**Work instructions**
Reproduce, exactly and in full, the lines from the one with "Such a lovely" through the one with "is no sunlight." in the data below; drop pictures.

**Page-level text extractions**
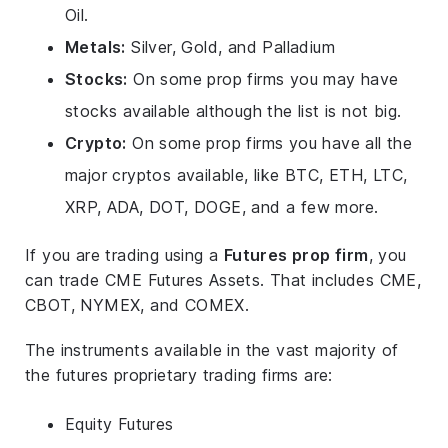
Oil.
Metals:
Silver, Gold, and Palladium
Stocks:
On some prop firms you may have
stocks available although the list is not big.
Crypto:
On some prop firms you have all the
major cryptos available, like BTC, ETH, LTC,
XRP, ADA, DOT, DOGE, and a few more.
If you are trading using a
Futures prop firm
, you
can trade CME Futures Assets. That includes CME,
CBOT, NYMEX, and COMEX.
The instruments available in the vast majority of
the futures proprietary trading firms are:
Equity Futures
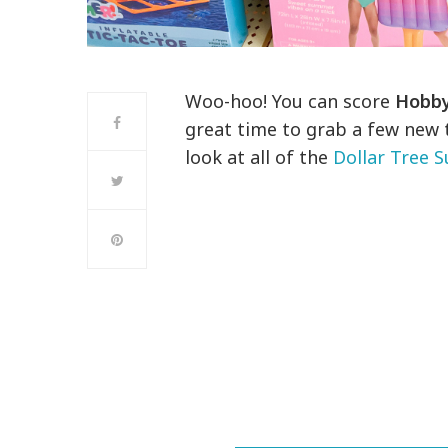
Woo-hoo! You can score
Hobby
great time to grab a few new 
look at all of the
Dollar Tree 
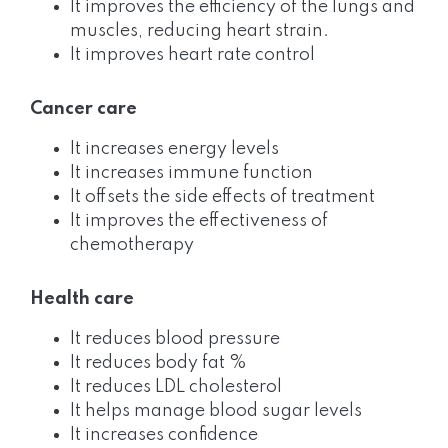
It improves the efficiency of the lungs and
muscles, reducing heart strain.
It improves heart rate control
Cancer care
It increases energy levels
It increases immune function
It offsets the side effects of treatment
It improves the effectiveness of
chemotherapy
Health care
It reduces blood pressure
It reduces body fat %
It reduces LDL cholesterol
It helps manage blood sugar levels
It increases confidence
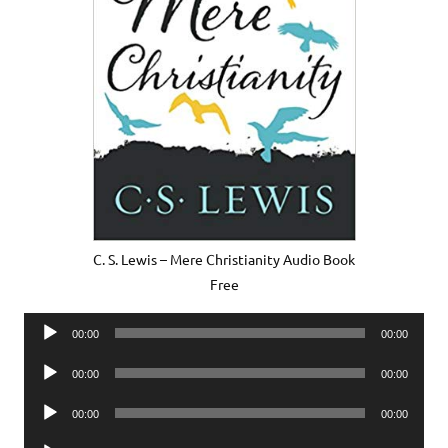
C. S. Lewis – Mere Christianity Audio Book
Free
Audio
00:00
00:00
Player
Audio
00:00
00:00
Player
Audio
00:00
00:00
Player
Audio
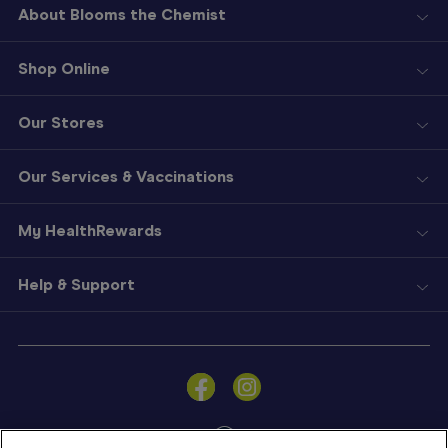
About Blooms the Chemist
Shop Online
Our Stores
Our Services & Vaccinations
My HealthRewards
Help & Support
Sign
In
Become
a
Member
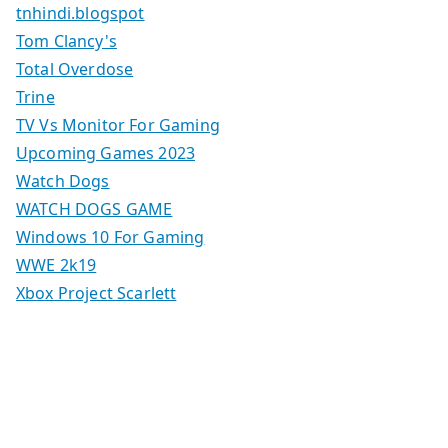
tnhindi.blogspot
Tom Clancy's
Total Overdose
Trine
TV Vs Monitor For Gaming
Upcoming Games 2023
Watch Dogs
WATCH DOGS GAME
Windows 10 For Gaming
WWE 2k19
Xbox Project Scarlett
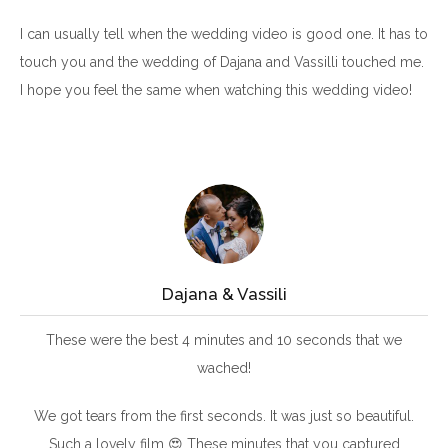
I can usually tell when the wedding video is good one. It has to
touch you and the wedding of Dajana and Vassilli touched me.
I hope you feel the same when watching this wedding video!
Dajana & Vassili
These were the best 4 minutes and 10 seconds that we
wached!
We got tears from the first seconds. It was just so beautiful.
Such a lovely film 😍 These minutes that you captured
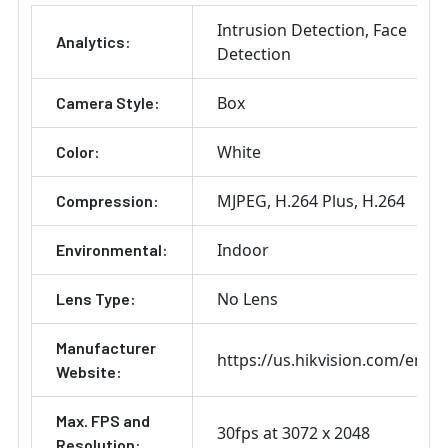
ADD
Intrusion Detection
Face
SELECTED
Analytics:
TO CART
Detection
Box
Camera Style:
White
Color:
MJPEG
H.264 Plus
H.264
Compression:
Indoor
Environmental:
No Lens
Lens Type:
Manufacturer
https://us.hikvision.com/en
Website:
Max. FPS and
30fps at 3072 x 2048
Resolution:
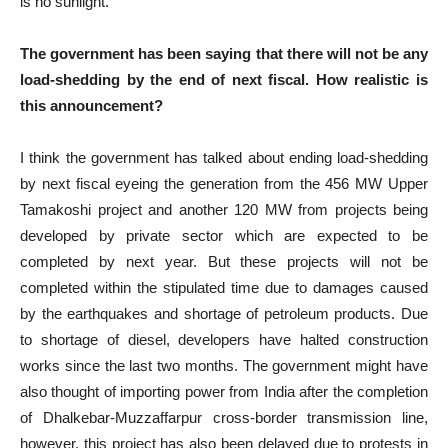
is no sunlight.
The government has been saying that there will not be any
load-shedding by the end of next fiscal. How realistic is
this announcement?
I think the government has talked about ending load-shedding
by next fiscal eyeing the generation from the 456 MW Upper
Tamakoshi project and another 120 MW from projects being
developed by private sector which are expected to be
completed by next year. But these projects will not be
completed within the stipulated time due to damages caused
by the earthquakes and shortage of petroleum products. Due
to shortage of diesel, developers have halted construction
works since the last two months. The government might have
also thought of importing power from India after the completion
of Dhalkebar-Muzzaffarpur cross-border transmission line,
however, this project has also been delayed due to protests in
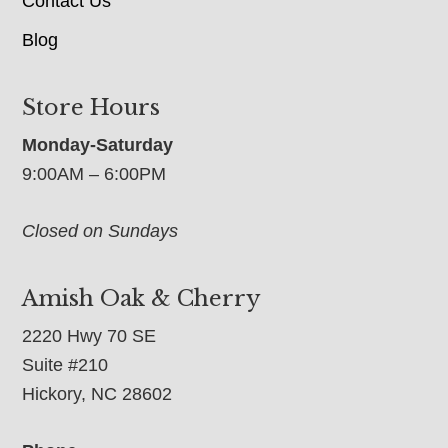
Contact Us
Blog
Store Hours
Monday-Saturday
9:00AM – 6:00PM
Closed on Sundays
Amish Oak & Cherry
2220 Hwy 70 SE
Suite #210
Hickory, NC 28602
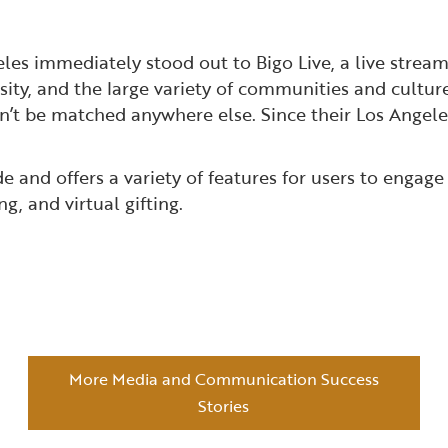
les immediately stood out to Bigo Live, a live stream
rsity, and the large variety of communities and cultur
n’t be matched anywhere else. Since their Los Angele
 and offers a variety of features for users to engage
g, and virtual gifting.
More Media and Communication Success
Stories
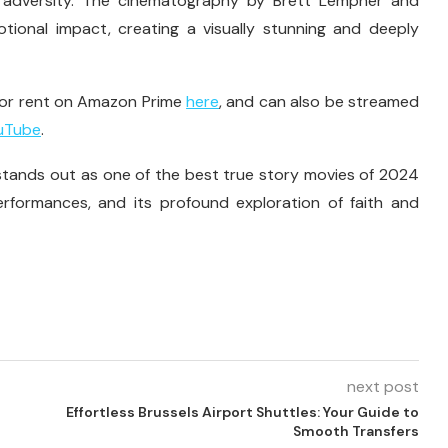
g adversity. The cinematography by Brett Lempner and
tional impact, creating a visually stunning and deeply
 for rent on Amazon Prime
here
, and can also be streamed
uTube
.
tands out as one of the best true story movies of 2024
erformances, and its profound exploration of faith and
next post
Effortless Brussels Airport Shuttles: Your Guide to
Smooth Transfers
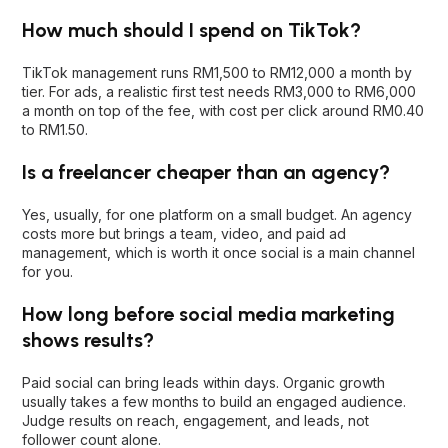
How much should I spend on TikTok?
TikTok management runs RM1,500 to RM12,000 a month by
tier. For ads, a realistic first test needs RM3,000 to RM6,000
a month on top of the fee, with cost per click around RM0.40
to RM1.50.
Is a freelancer cheaper than an agency?
Yes, usually, for one platform on a small budget. An agency
costs more but brings a team, video, and paid ad
management, which is worth it once social is a main channel
for you.
How long before social media marketing
shows results?
Paid social can bring leads within days. Organic growth
usually takes a few months to build an engaged audience.
Judge results on reach, engagement, and leads, not
follower count alone.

**Expected output**
Such a lovely film 😍 These minutes that you captured
ADD
Intrusion Detection
Face
SELECTED
Analytics:
TO CART
Detection
Box
Camera Style:
White
Color:
MJPEG
H.264 Plus
H.264
Compression:
Indoor
Environmental:
No Lens
Lens Type:
Manufacturer
https://us.hikvision.com/en
Website:
Max. FPS and
30fps at 3072 x 2048
Resolution:
is no sunlight.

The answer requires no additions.